27 de fevereiro de 2012

PEGANDO UM BRONZE EM BEAGÁ - Humberto Werneck

Monumento à Civilização Mineira, obra do escultor italiano Giulio Starece, homenageando Bandeirantes e Inconfidentes, e inaugurado em 1930
Foi-se o tempo em que, batidas as botas, o cidadão notável era moldado em bronze e posto a pairar acima dos viventes, no topo de um pedestal. Em Belo Horizonte, pelo menos, não se usa mais. Lá, independentemente de a alma ter subido ao Céu ou baixado ao Inferno, o camarada está hoje condenado ao purgatório do rés-do-chão, com todos os inconvenientes que daí decorrem, inclusive a sem-cerimônia dos cachorros em demanda de poste. 

Talvez mais do que em outras cidades brasileiras, em Beagá parece ter vingado a moda da estátua pedestre. Embora menos que o pessoal de carne e osso, sua população brônzea não para de crescer. Dela faz parte, para começar, nosso maior poeta, que, desconfio, não deve estar gostando nada da berlinda. Não lhe bastasse ter sido chumbado a um banco na praia de Copacabana, onde volta e meia lhe afanam os óculos, na capital mineira Carlos Drummond de Andrade foi condenado a estar de pé no degradado Centro da cidade, a poucos metros da rua da Bahia que ele tanto palmilhou na mocidade. Menos mal que tenha ali, como teve em vida, a companhia do memorialista Pedro Nava, também ele antigo habituê da região, ambos um tanto escurecidos. Como lembra o escritor Jaime Prado Gouvêa, outro que corre o risco de virar estátua: aqueles dois pegaram um bronze.

Menos sorte teve a poeta Henriqueta Lisboa, a quem a posteridade reservou a solidão num canto de praça na Savassi, não longe, aliás, de sua penúltima morada. De pé ao lado de um tufo de vegetação, sua figurinha ficou ainda mais frágil. Indiferente ao mafuá etílico-musical em que o lugar se transforma nas manhãs de sábado, Henriqueta, talvez por falta de companhia para papear, tem nas mãos um livro aberto. Já o romancista Roberto Drummond, noutro canto da praça, não lê nem papeia: segue batendo pernas pela Savassi. Se em vida se recusava a revelar a idade, tem agora o consolo de estar estacionado, não só no chão como no tempo. De tanto que o tocam, apalpam e abraçam, o Roberto está cada vez mais brilhante.
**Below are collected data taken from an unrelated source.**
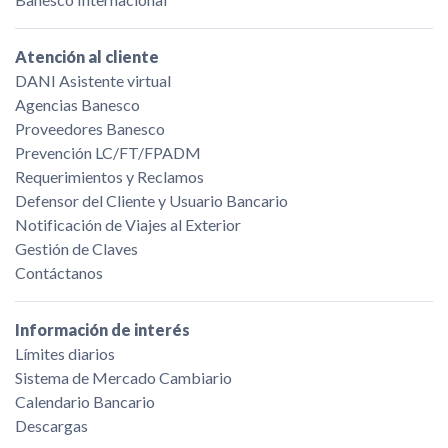
Atención al cliente
DANI Asistente virtual
Agencias Banesco
Proveedores Banesco
Prevención LC/FT/FPADM
Requerimientos y Reclamos
Defensor del Cliente y Usuario Bancario
Notificación de Viajes al Exterior
Gestión de Claves
Contáctanos
Información de interés
Límites diarios
Sistema de Mercado Cambiario
Calendario Bancario
Descargas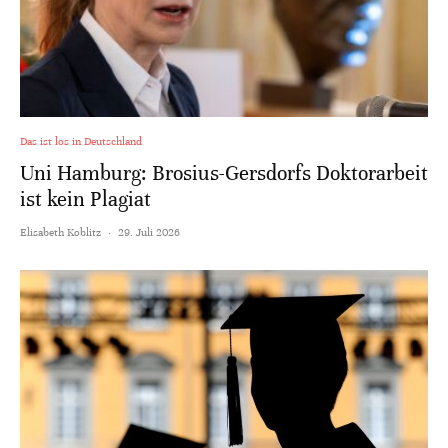
Das ist los in Deutschland
Uni Hamburg: Brosius-Gersdorfs Doktorarbeit
ist kein Plagiat
Elisabeth Koblitz
·
29. Juli 2026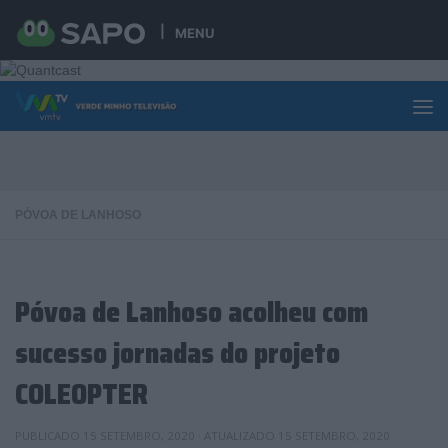
Skip to content
MENU
PÓVOA DE LANHOSO
Póvoa de Lanhoso acolheu com
sucesso jornadas do projeto
COLEOPTER
PUBLICADO
15 SETEMBRO, 2020
· ATUALIZADO
15 SETEMBRO, 2020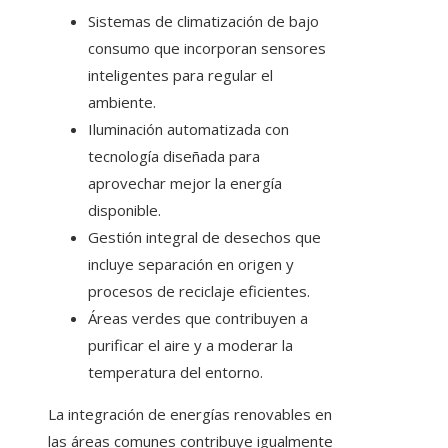
Sistemas de climatización de bajo
consumo que incorporan sensores
inteligentes para regular el
ambiente.
Iluminación automatizada con
tecnología diseñada para
aprovechar mejor la energía
disponible.
Gestión integral de desechos que
incluye separación en origen y
procesos de reciclaje eficientes.
Áreas verdes que contribuyen a
purificar el aire y a moderar la
temperatura del entorno.
La integración de energías renovables en
las áreas comunes contribuye igualmente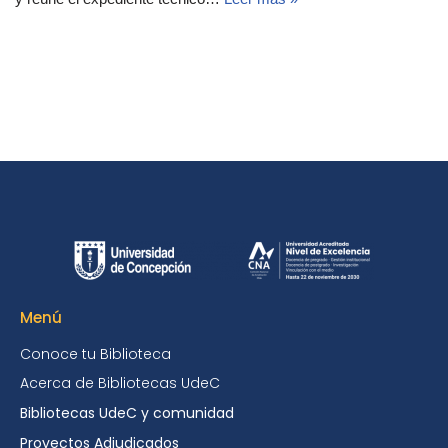
Menú
Conoce tu Biblioteca
Acerca de Bibliotecas UdeC
Bibliotecas UdeC y comunidad
Proyectos Adjudicados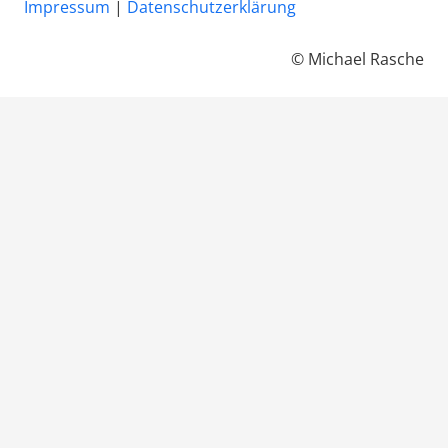
Impressum
|
Datenschutzerklärung
© Michael Rasche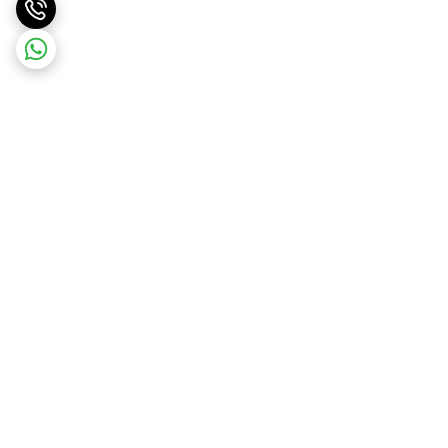
برگشت به بالا
ارسال ویژه با هماهنگی قبلی
پشتیبانی ۲۴ ساعته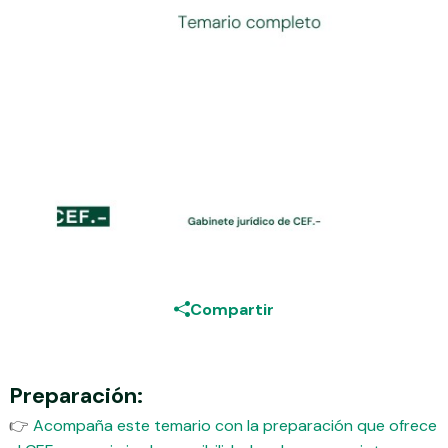
Compartir
Preparación:
👉
Acompaña este temario con la preparación que ofrece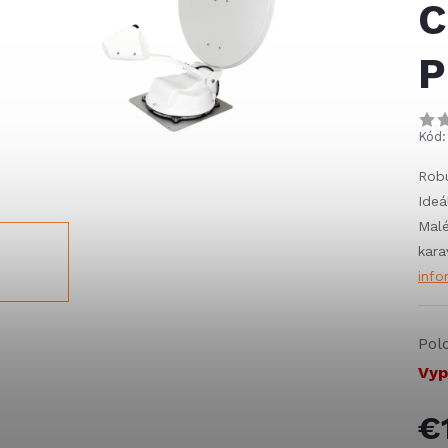
C
P
Kód:
Robu
Ideá
Malé
kara
info
Pol
Vyp
€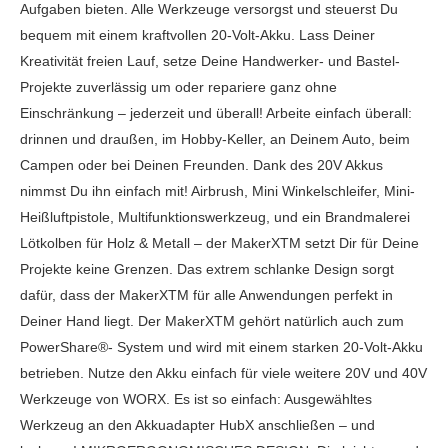
Aufgaben bieten. Alle Werkzeuge versorgst und steuerst Du
bequem mit einem kraftvollen 20-Volt-Akku. Lass Deiner
Kreativität freien Lauf, setze Deine Handwerker- und Bastel-
Projekte zuverlässig um oder repariere ganz ohne
Einschränkung – jederzeit und überall! Arbeite einfach überall:
drinnen und draußen, im Hobby-Keller, an Deinem Auto, beim
Campen oder bei Deinen Freunden. Dank des 20V Akkus
nimmst Du ihn einfach mit! Airbrush, Mini Winkelschleifer, Mini-
Heißluftpistole, Multifunktionswerkzeug, und ein Brandmalerei
Lötkolben für Holz & Metall – der MakerXTM setzt Dir für Deine
Projekte keine Grenzen. Das extrem schlanke Design sorgt
dafür, dass der MakerXTM für alle Anwendungen perfekt in
Deiner Hand liegt. Der MakerXTM gehört natürlich auch zum
PowerShare®- System und wird mit einem starken 20-Volt-Akku
betrieben. Nutze den Akku einfach für viele weitere 20V und 40V
Werkzeuge von WORX. Es ist so einfach: Ausgewähltes
Werkzeug an den Akkuadapter HubX anschließen – und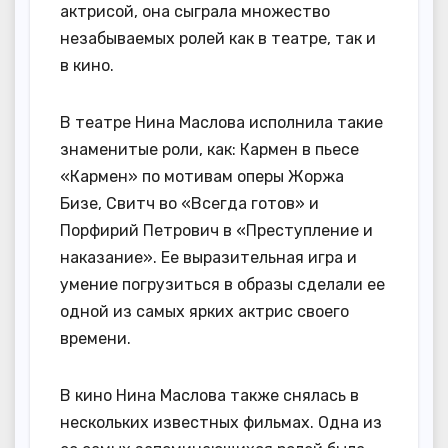
актрисой, она сыграла множество
незабываемых ролей как в театре, так и
в кино.
В театре Нина Маслова исполнила такие
знаменитые роли, как: Кармен в пьесе
«Кармен» по мотивам оперы Жоржа
Бизе, Свитч во «Всегда готов» и
Порфирий Петрович в «Преступление и
наказание». Ее выразительная игра и
умение погрузиться в образы сделали ее
одной из самых ярких актрис своего
времени.
В кино Нина Маслова также снялась в
нескольких известных фильмах. Одна из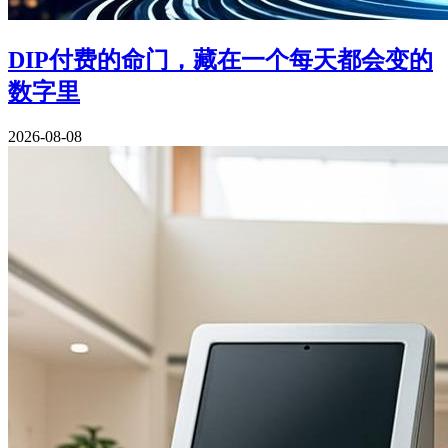
DIP付费的命门，藏在一个每天都会变的
数字里
2026-08-08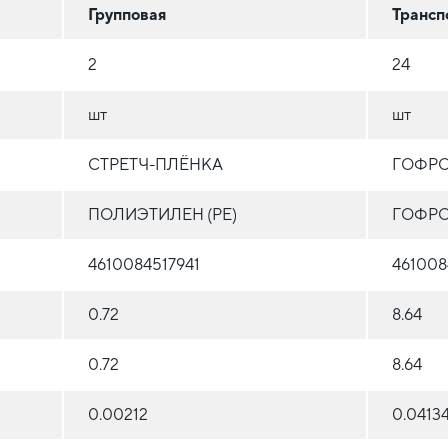
Групповая
Трансп
2
24
шт
шт
СТРЕТЧ-ПЛЁНКА
ГОФР
ПОЛИЭТИЛЕН (PE)
ГОФРО
4610084517941
461008
0.72
8.64
0.72
8.64
0.00212
0.0413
É esse o problema da estátua pedestre: jazer, desfrutável, ao alcance da irreverência de quem passa. Numa terça-feira de Carnaval, fui ver na praça da Liberdade o grupo de estátuas dos chamados Cavaleiros de um Íntimo Apocalipse — e dei com um bebum aconchegado de comprido no colo gélido porém acolhedor de Fernando Sabino e Otto Lara Resende, os dois ficcionistas do célebre quarteto, sob as vistas dos poetas Hélio Pellegrino e Paulo Mendes Campos. Fiz uma foto que o Estado de Minas publicou. Mais tarde transferiram a turma para a entrada da Biblioteca Pública, local talvez à prova de desfrute.

A verdade é que em Belzonte a vida das estátuas, seja ao rés-do-chão, seja nas alturas, não tem sido fácil. E não é de hoje. No começo do século XX, a mulher do governador Francisco Salles se horrorizou com a nudez de três ninfas de mármore branco italiano que adornavam um laguinho da praça da Liberdade, e mandou trancafiá-las no almoxarifado da Prefeitura, onde as pétreas senhoritas amargariam quatro décadas de exílio. Não só elas. Vista por alguns como dama de costumes pouco recomendáveis, em 1926 Anita Garibaldi foi removida da praça Rui Barbosa para locação mais discreta, no Parque Municipal, onde está até hoje. 

Causou celeuma também o nu masculino que desde 1930 se exibe no Monumento à Civilização Mineira, na mesma praça, bandeira desfraldada em punho. Encomendada ao escultor italiano Giulio Starace, a estátua já ia ser fundida em bronze em São Paulo quando o governador Antônio Carlos mandou ver se tudo estava nos conformes. Não estava, constatou o emissário, a quem genitália do musculoso anônimo pareceu inadmissível. O pobre Starace tentou defender a integridade anatômica de sua criatura, mas teve que entregar os pontos — e providenciais ventos da moral montanhesa fizeram tremular a bandeira, drapeando-a de modo que uma das pontas, jogada contra o baixo ventre, se encarregasse de ocultar a indecorosa prenda. A Civilização Mineira estava salva.

Crônica integrante do livro "Esse Inferno Vai Acabar", Humberto Werneck, Arquipélago Editorial, 2011.